Gluing your own donuts:
https://www.youtube.com/watch?v=hm7z1rz-74s - Special thanks to Edward Pickering!
Truing tires:
https://www.youtube.com/watch?v=8wqHOLWq6Uc - Special thanks to Edward Pickering!

The following information came from HERE, with some editing and information added. Thanks Christian!

THIS MAY NEED UPDATING FOR THE NEW BLACK CRC CARPET

Brands:
BSR, CRC, Jaco:
Pro One is no longer selling to the public, but it and the brands above are all mounted by BSR and use the same foam. The nomenclature of the BSR vs Jaco/CRC is a little different in a few instances but is otherwise the same. The BSR foam consists of three families, and can be identifed as synthetics, naturals, and blends.

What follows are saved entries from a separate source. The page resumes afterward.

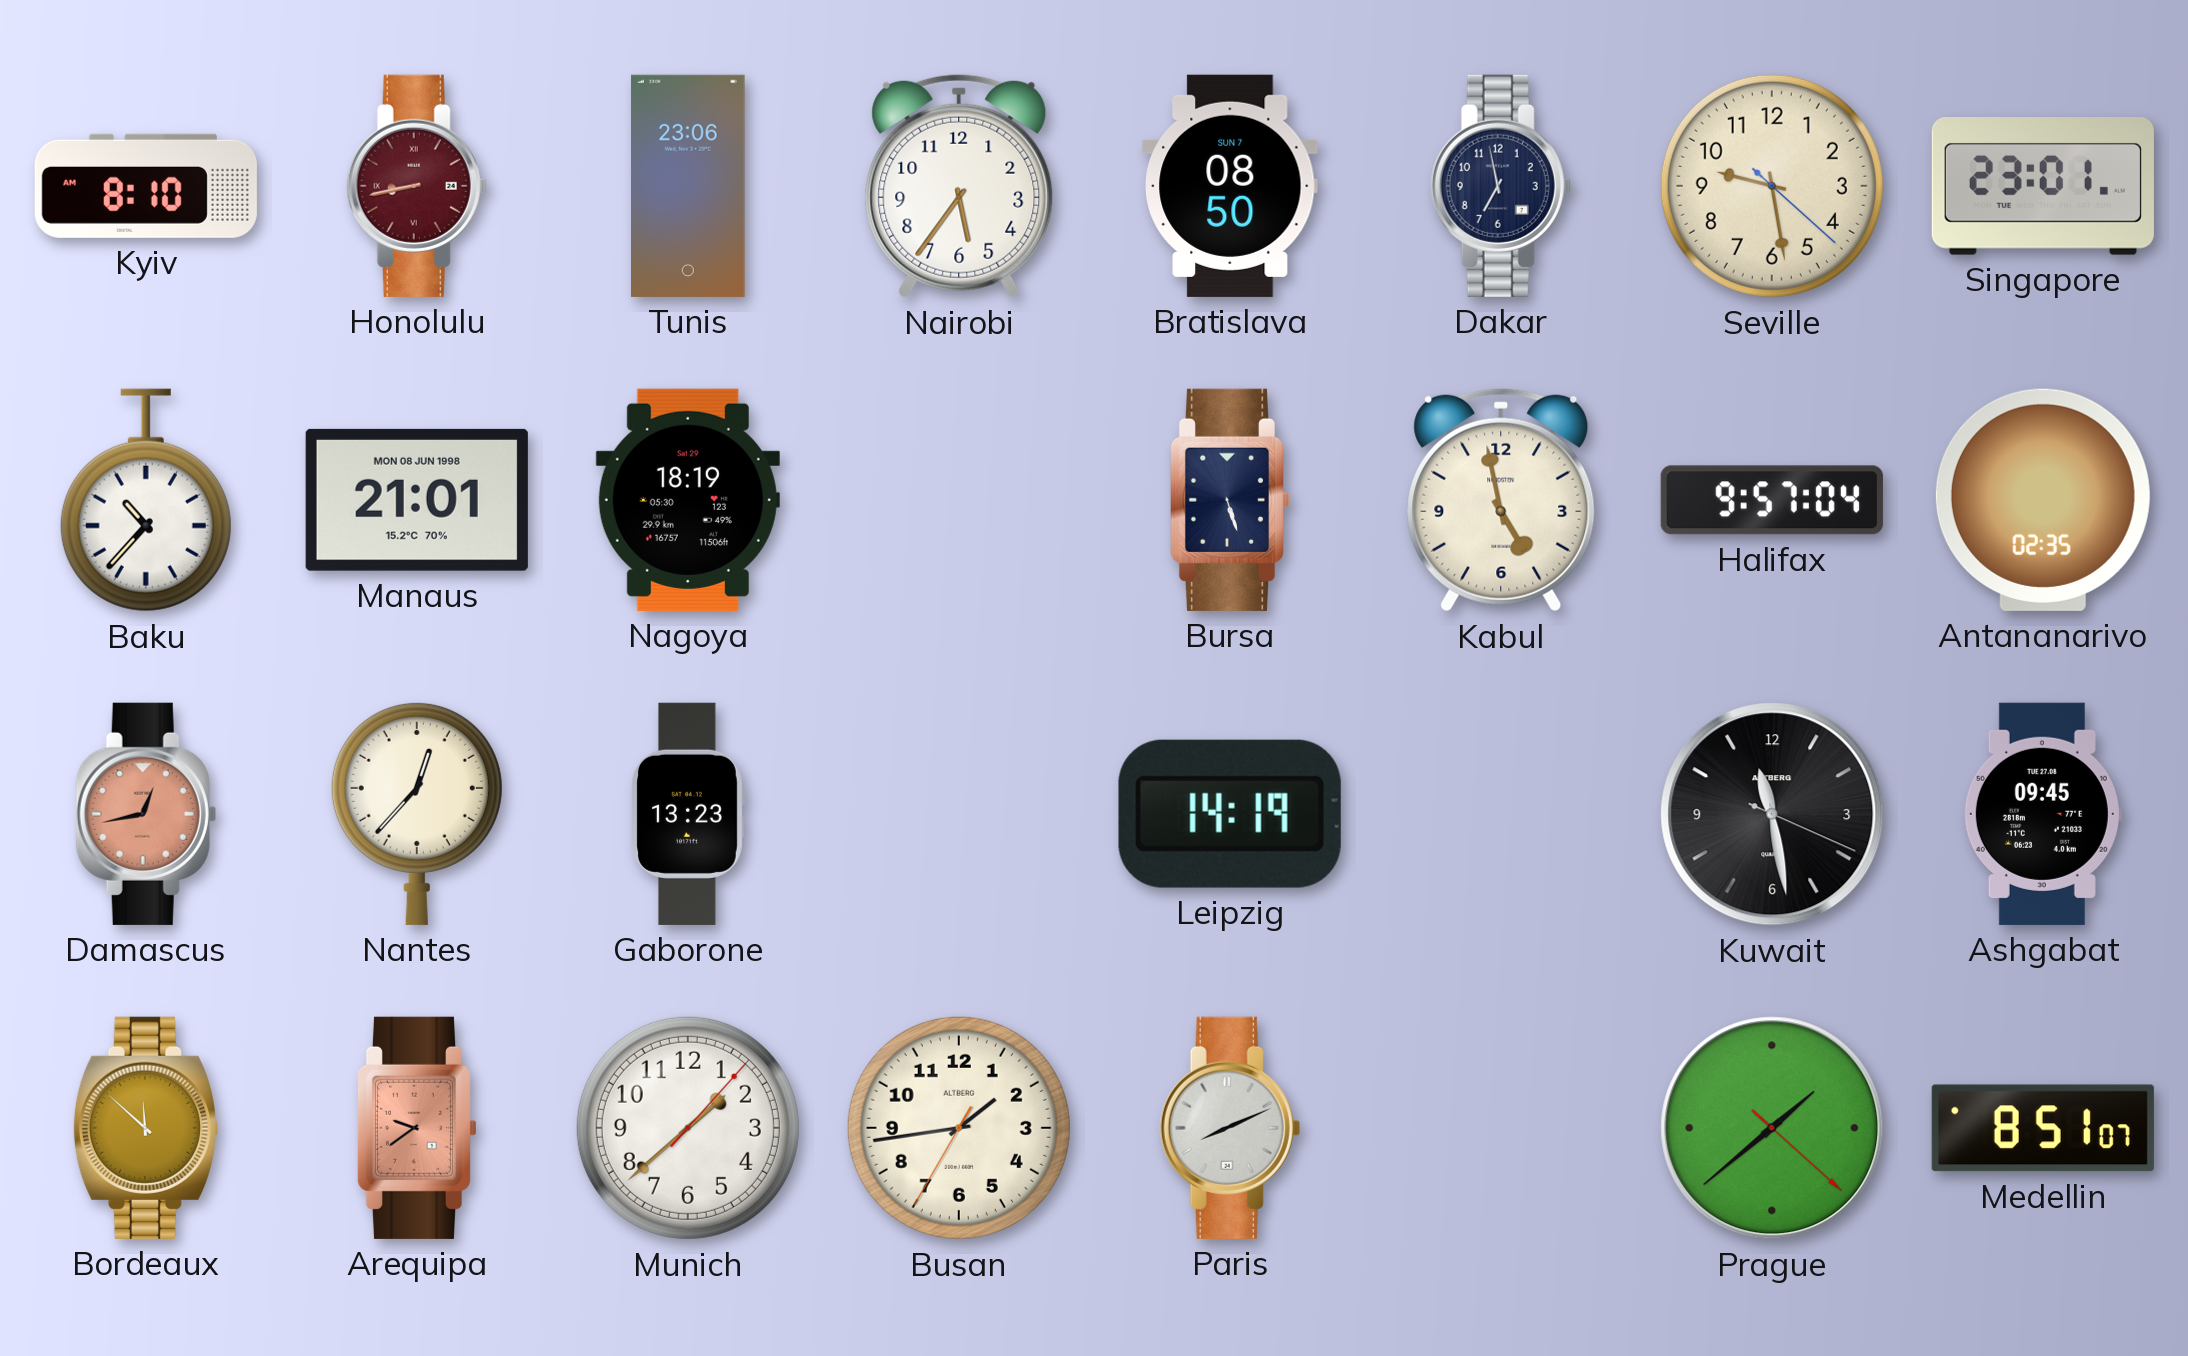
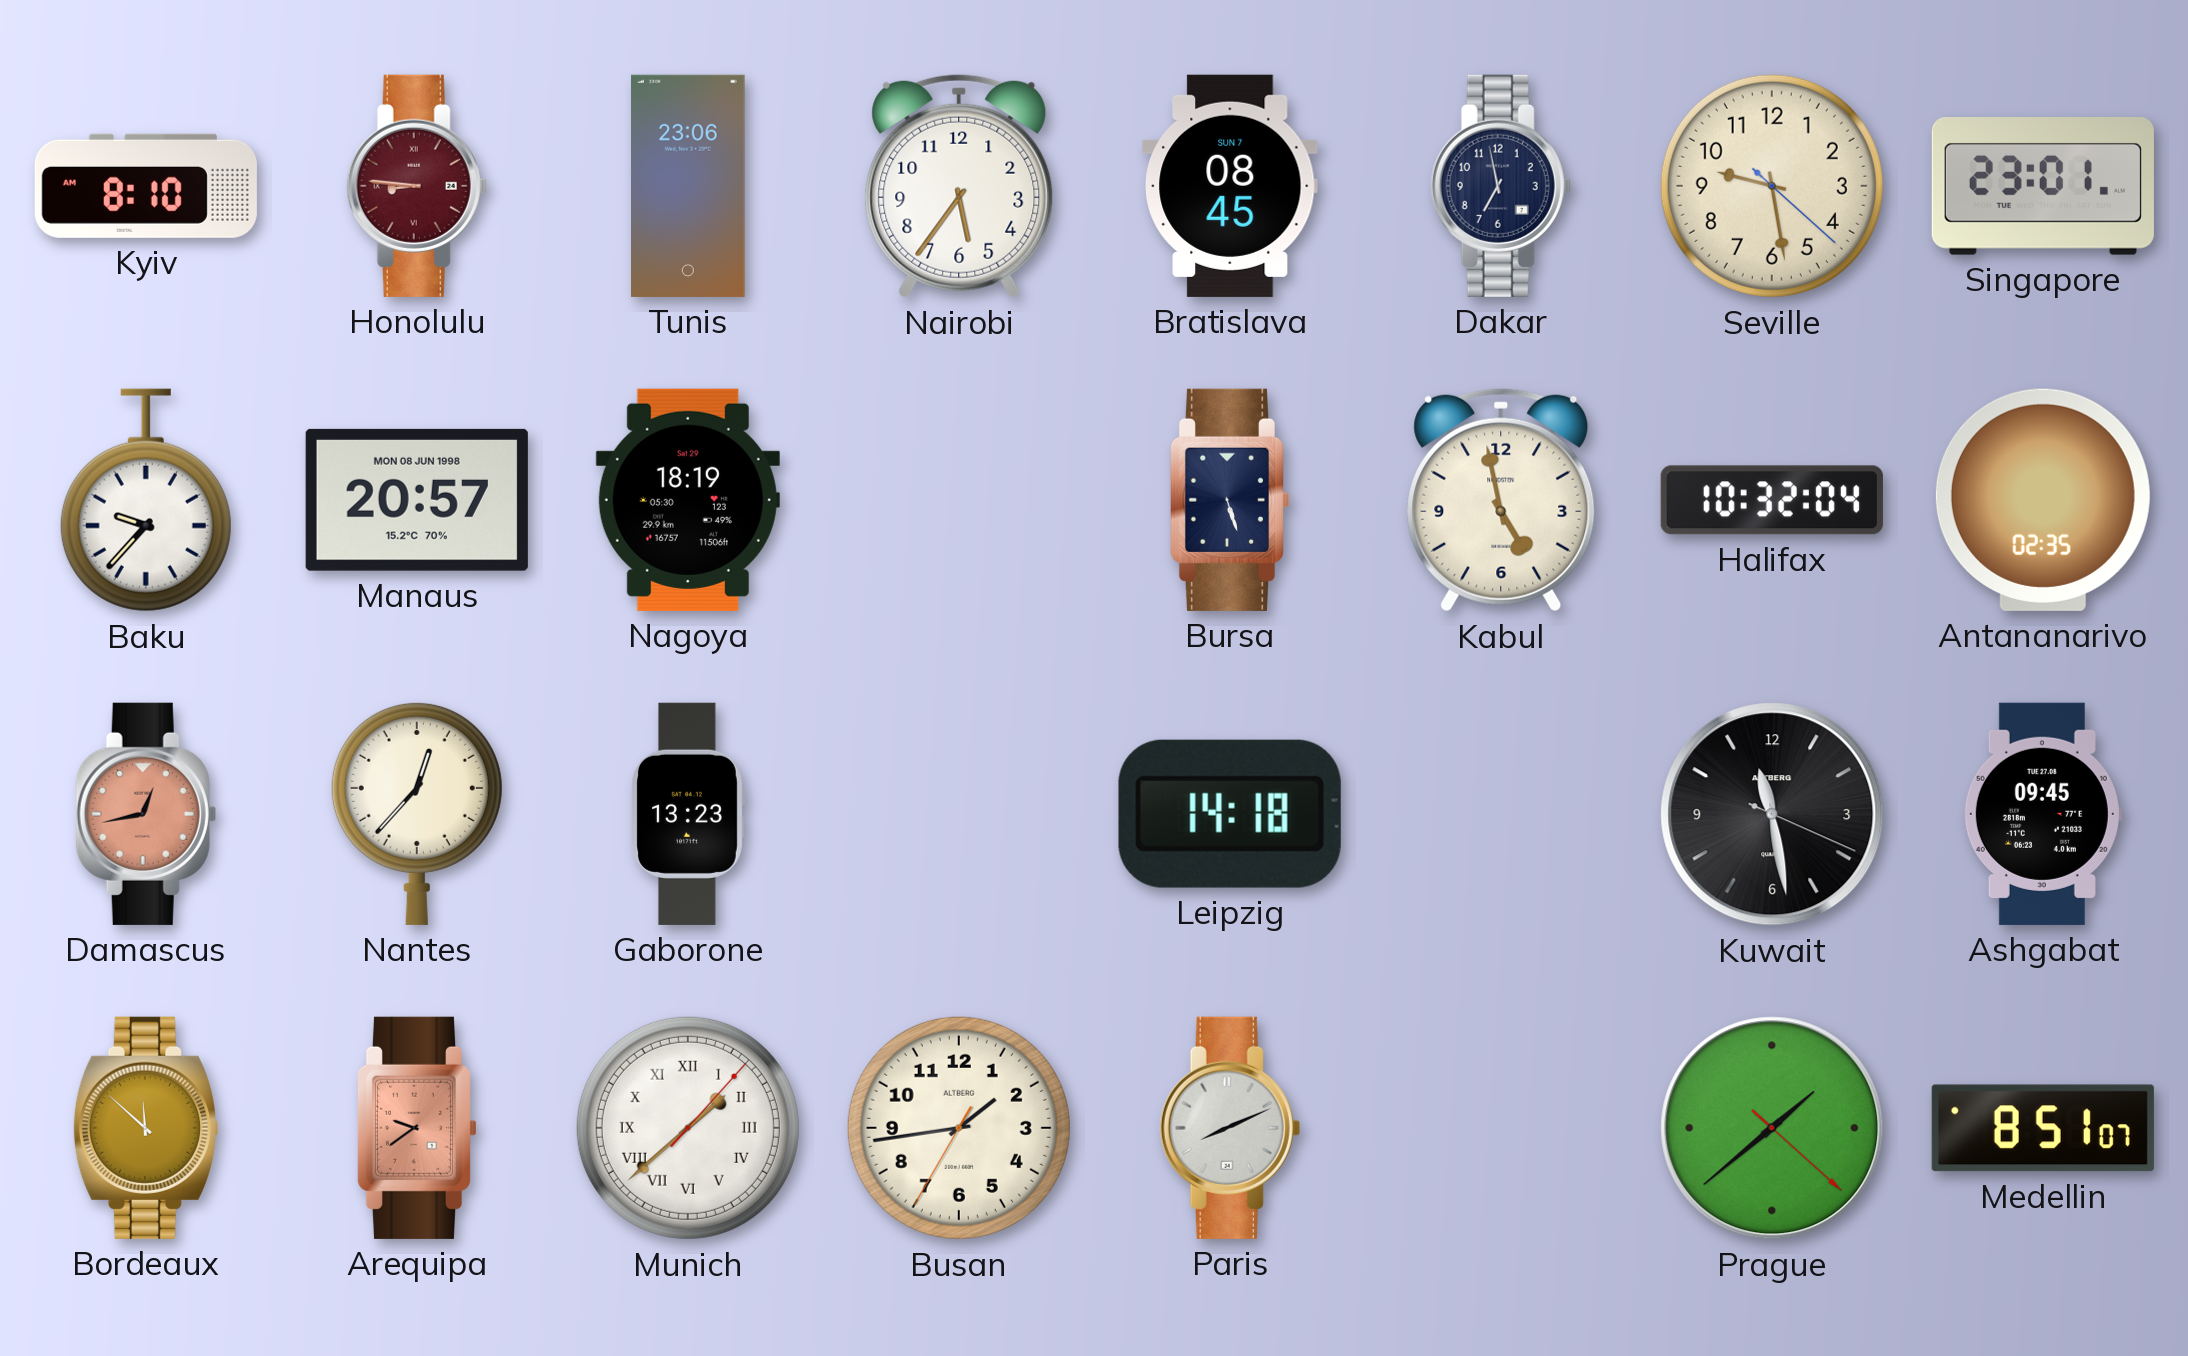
Honolulu: 8:43 -> 8:46
Bratislava: 08:50 -> 08:45
Baku: 10:37 -> 9:37
Manaus: 21:01 -> 20:57
Halifax: 9:57 -> 10:32
Leipzig: 14:19 -> 14:18
Munich numerals: Arabic -> Roman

Synthetics - The old school, light weight, easy to true "dry feeling" tires. These include tires like CRC/Jaco Yellow (BSR White), Black, Gray, etc. These tires offer the highest wear rate and lowest grip. Many racers continue to use these nder high bite conditions.

Naturals - These tires are usually the best alternative for low bite and asphalt. They include Pink, Magenta, Double Pink, Lilac (BSR Team Purple), Purple, and other tires. These tires provide a ton of grip, but tend to get sticky in high bite conditions. This rubber does not wear as easily, and the cars will pick up gunk and fibers from the carpet under most high bite conditions. This is especially bad if the humidity is high.

Blends - These are the tires most people run today. They were initially called "JFT foam" by some, as it was believed that the tires were the same as the JFT tires. We can divide the blends further into two groups: high rubber and low rubber content. The high rubber would be the new rear Orange and Red from the BSR family, and the low rubber would be the Green and Blue varieties. When, asked about the difference, John Foister from BSR Tires said they came from the same "family" of foam, but they offered different grip. According to John, the Green/Blue has more bite than Orange/Red, but from track testing Oranges offer more bite than Green (being equivalent to in hardness) when the grip is high and absolutely no grip when it is lower. The Orange foam has a denser pore structure and the tire is not as prone to chunking. It is also important to note is that BSR Blue rears are not the same as the BSR Blue fronts!

JFT:
JFT stands for Japan Foam Tire. They started the new wave of foam tires we are all using now (Blue/Blu, Green/Greene, Dbl Blue, etc). These tires are a little different than the BSR tire family, but work in very similar conditions. They offers four varieties A (asphalt), C (carpet), S (???), and R (???). This does not mean that those types only work on that surface, but this is what they recommend.

JFT uses the same foam for fronts and rears if the color is the same.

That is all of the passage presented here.